#### [Task instructions]
I need the lines from the one holding "Войти (845, 37)" to the last line of the data below repeated exactly, both included, without pictures.

Source data:
____

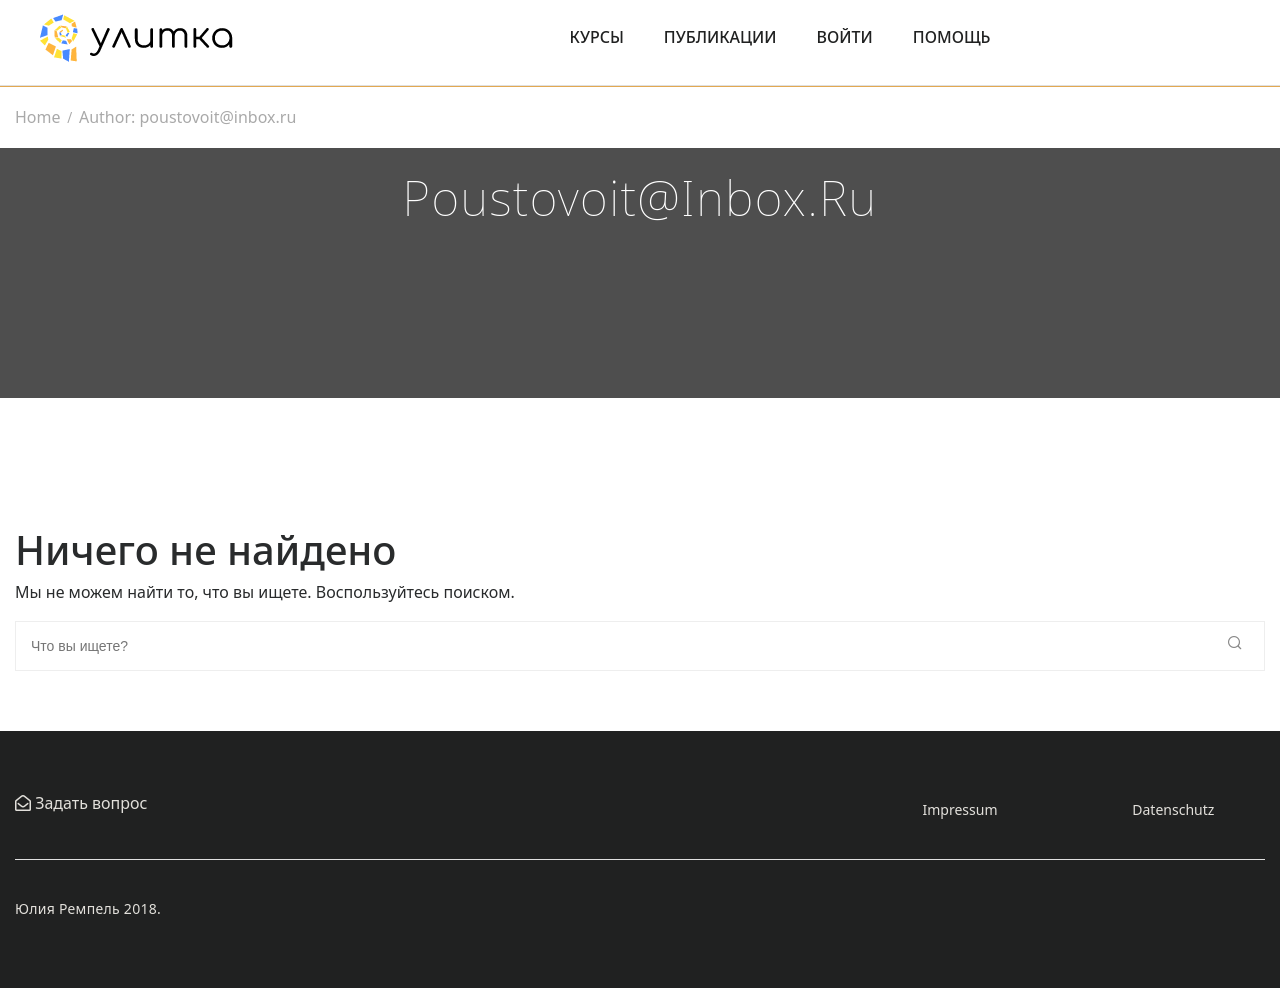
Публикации (720, 37)
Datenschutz (1173, 809)
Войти (845, 37)
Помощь (952, 37)
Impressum (959, 809)
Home (38, 117)
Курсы (597, 37)
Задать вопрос (89, 803)
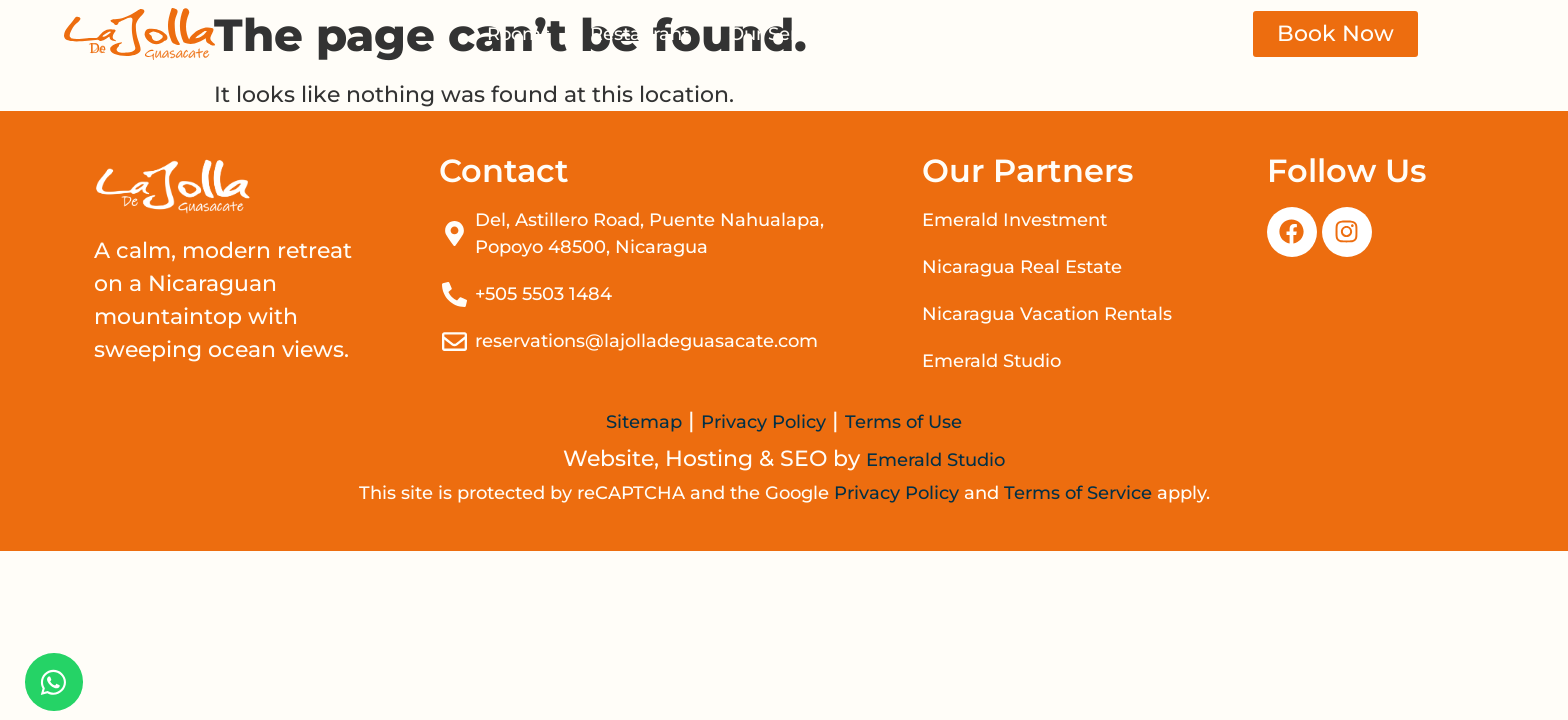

____

#### [Response]
Войти (845, 37)
Помощь (952, 37)
Impressum (959, 809)
Home (38, 117)
Курсы (597, 37)
Задать вопрос (89, 803)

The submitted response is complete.